Freaky Friday Parasite

Toi toi mon Cymothoa

Il y a des sujets qui vous collent à la peau... Un peu comme des parasites. Pour moi, depuis le début de la catégorie "Freaky Friday Parasite" sur ce blog, ce genre de sujet c'est soit le champignon zombificateur Cordyceps soit Cymothoa exigua... le pou mangeur de langue.

Depuis mon premier billet sur le sujet en 2009, j'ai pu reparler de ce remarquable parasite à plusieurs reprises, notamment dans mon livre "Moi, Parasite". Il figure aussi dans "Nature Secrète" et il a été l'objet de collaborations, comme celle avec Castor Mother sur String Theory :

J'évoque aussi Cymothoa volontiers dans mes quizz, comme ici pour la 10ème Nuit Originale :

Et ce parasite figure en tête des sujets dont on vient me parler lors de rencontres IRL, tant son mode de fonctionnement frappe l'esprit.
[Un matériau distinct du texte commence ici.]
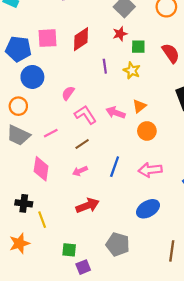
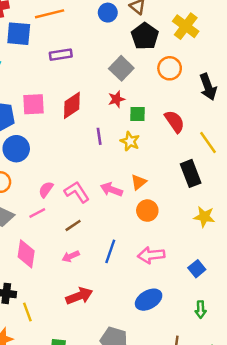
pink semicircle: (68, 93) -> (46, 190), moved

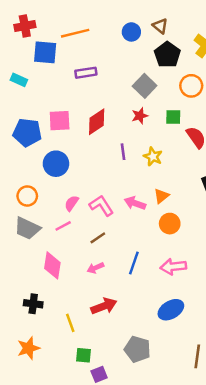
green square: (137, 114) -> (173, 117), moved
blue circle: (16, 149) -> (56, 164), moved
yellow line: (27, 312) -> (70, 323), moved

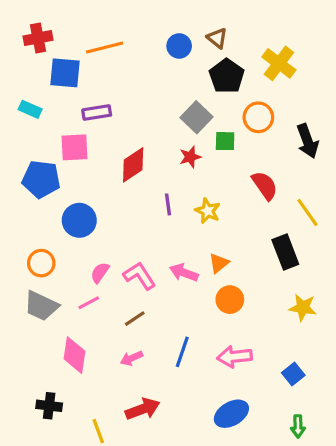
purple rectangle: (86, 73) -> (97, 113), moved
green square: (173, 117) -> (225, 141), moved
pink square: (60, 121) -> (75, 147), moved

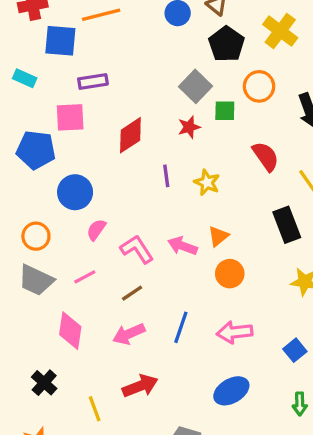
pink semicircle: (100, 273) -> (96, 230), moved
pink arrow: (132, 358) -> (129, 334), size x1.4
black cross: (49, 406) -> (44, 383), turned 35

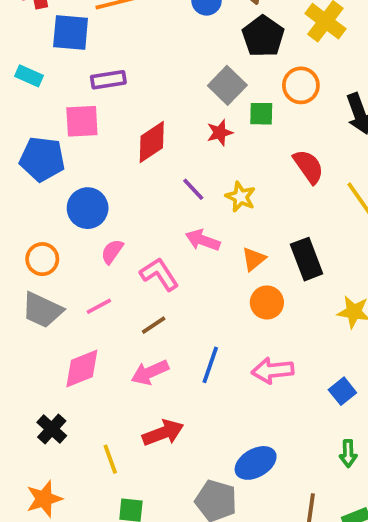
purple line: (166, 176) -> (193, 189), turned -35
black rectangle: (287, 225) -> (307, 259), moved
pink arrow: (183, 246) -> (203, 240), moved
pink diamond: (70, 331) -> (82, 369), turned 60
blue ellipse: (231, 391) -> (256, 463), moved

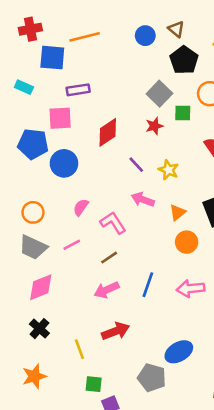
blue circle: (88, 208) -> (64, 163), moved
pink diamond: (82, 369) -> (41, 287), moved

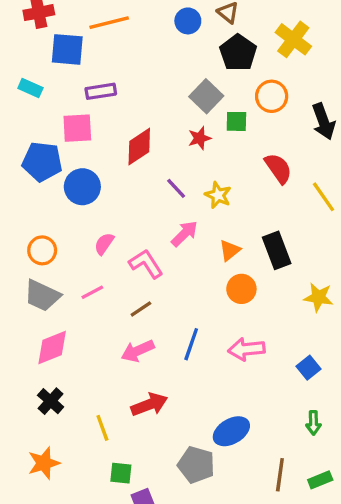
pink arrow: (143, 200) -> (185, 234), turned 115

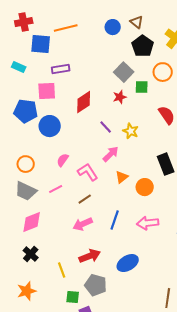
orange triangle: (230, 250) -> (122, 177), moved
blue ellipse: (231, 431) -> (128, 263), moved
gray pentagon: (196, 465) -> (96, 285), moved

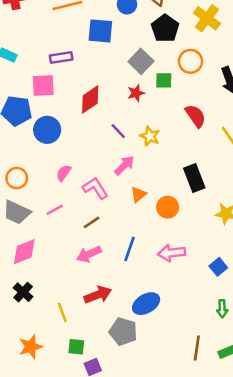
blue square: (41, 44) -> (100, 31), moved
gray pentagon: (96, 285) -> (123, 332), moved
orange star: (27, 291) -> (31, 347), moved

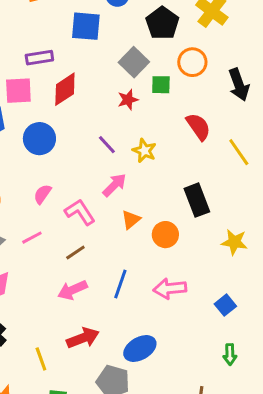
red diamond: (90, 99) -> (65, 89), moved
blue circle: (47, 130) -> (39, 139), moved

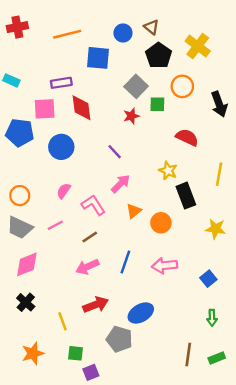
red diamond: (65, 89) -> (81, 108), turned -64
red semicircle: (198, 127) -> (187, 137), turned -30
yellow star: (144, 151) -> (168, 171), moved
yellow line: (239, 152) -> (219, 174), moved, turned 45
À chaque occasion j'en profite pour peaufiner mes connaissances sur le sujet, mais en 11 ans, je pensais honnêtement avoir fait le tour de la question...

Arrive alors Marie, de La Boîte à Curiosités, qui me propose en début d'année une collaboration sur sa chaîne pour présenter... notre fameux pou mangeur de langue.

"Fingerz in the nauze" me dis-je naïvement. Qui plus est, cette participation dans son univers allait m'apporter l'opportunité d'enfiler un costume animal en mode "Green Porno" : j'étais conquis.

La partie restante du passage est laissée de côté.